Jennifer E. Smith’s The Geography of You and Me is a contemporary young adult love story set in one of my favourite cities in the world, New York City. This was a book that I was really looking forward to reading this book; unfortunately I think I may have gone into with it extremely high expectations. The Geography of You and Me follows two teenagers, Owen and Lucy, Owens’s dad is struggling to find and keep a job while Lucy’s family is pretty well off. The two meet during a black out in New York City but soon have to part ways because of their respective family situations. The two teens then struggle move on with their lives while attempting to keep in touch through mostly postcards which is an odd choice. Normally I would find this to be super romantic, but I this case I didn’t really care for either character or for their relationships, which made it hard for me to enjoy their communications with each other.
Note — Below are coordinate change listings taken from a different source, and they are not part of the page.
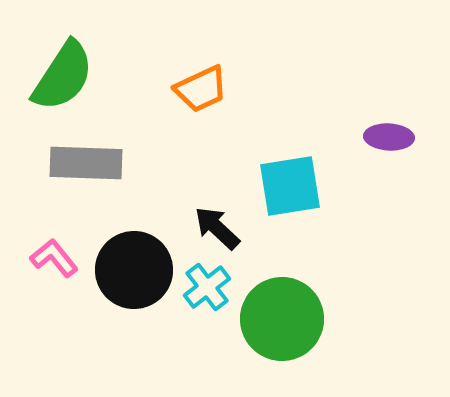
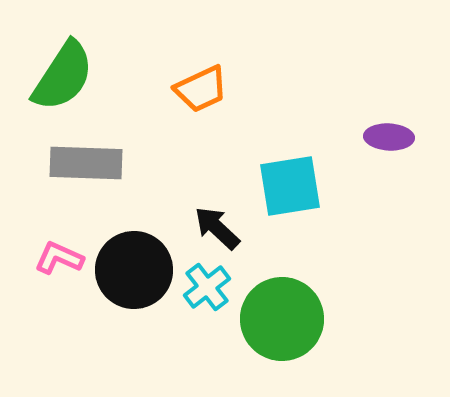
pink L-shape: moved 5 px right; rotated 27 degrees counterclockwise
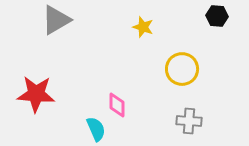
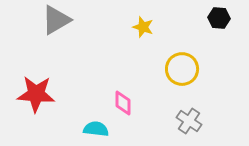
black hexagon: moved 2 px right, 2 px down
pink diamond: moved 6 px right, 2 px up
gray cross: rotated 30 degrees clockwise
cyan semicircle: rotated 60 degrees counterclockwise
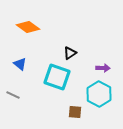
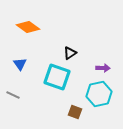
blue triangle: rotated 16 degrees clockwise
cyan hexagon: rotated 20 degrees clockwise
brown square: rotated 16 degrees clockwise
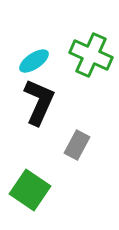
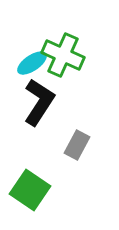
green cross: moved 28 px left
cyan ellipse: moved 2 px left, 2 px down
black L-shape: rotated 9 degrees clockwise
Even though I did not really care for the main characters, I did find the story charming and both Lucy and Owen had their endearing moments especially in the rare instance when the readers are shown the kind of connection Lucy and Owen have. I also think the authour made a bold move in having the entire book told from an omniscient third person though separating the chapters that show Lucy’s life versus Owens’s life. I thought that because of the type of story The Geography of You and Me we would get two first person narrators, one for Lucy and one for Owen so I felt that by having one third person narration for both characters was an interesting choice. Also the chapters were pretty short which made it an easier read.
In the end, The Geography of You and Me is a simple story about two people who meet briefly and somehow develop an incredible connection which can be felt even when they are so physically far away from one another. It is also a story about two individuals trying to figure out who they are on their own. Though I found it a bit boring and unrealistic, I do think The Geography of You and Me has an interesting premise with a lot of potential that could make it appealing to the right reader which unfortunately was not me.
If you like this book, you’ll love: Just One Day by Gayle Forman
Regardless of how this book came into my possession, the above review consists of my honest opinion of the book and my opinion only.